A solução Alverca não perdia da linha de vista a necessidade de se tornar um hub intercontinental, ou seja, servir de escala entre voos com outro destino final que não Portugal, “mas isso não se faz por decreto, é preciso que haja realmente interesse das companhias”. Por outro lado, esta CTI “estima um total de movimentos aéreos muito superior ao de outros aeroportos europeus que têm mais população que o nosso país e com maior capacidade económica”, ou seja, “há aqui uma perspetiva errada de evolução”. “Não há hotéis no país para acomodar 30 milhões de passageiros por ano”.

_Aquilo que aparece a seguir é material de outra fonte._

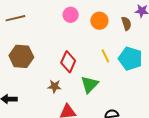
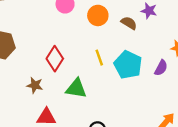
brown semicircle: (126, 23) -> (129, 23), turned -48
green triangle: (90, 84) -> (76, 88), turned 48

Carmona Rodrigues vaticina – “Possivelmente com o aumento da capacidade da Portela em 10 por cento até que consigam ter o novo aeroporto a funcionar, vamos ficar com a Portela mais 50 anos, porque a própria Vinci se calhar nem quer sair de lá”. Quando abordamos as hipóteses Montijo e Santarém que também chegaram a ser bastante faladas, sendo que mais recentemente um dos interlocutores do projeto em Santarém já disse que ia tentar mudar a orientação das pistas, conforme sugerido por Rosário Partidário, para entrar de novo na corrida, Carmona Rodrigues mostra-se cético. No seu entender Montijo teria conflitos de navegação aérea com a Portela, ao contrário de Alverca. Já Santarém “tem ali ao pé a base de Monte Real que também pode ser algo complicado e depois é muito longe. Dizem que podem colocar um shuttle que diminuirá para 30 minutos a distância para Lisboa, mas isso é mentira”. Sem querer fazer mais prognósticos, Carmona Rodrigues evidencia a sua preocupação pois nos contactos que teve com os mais diversos intérpretes políticos atuais ou outros que possam vir a surgir “existe um enorme desconhecimento do que está em cima da mesa”.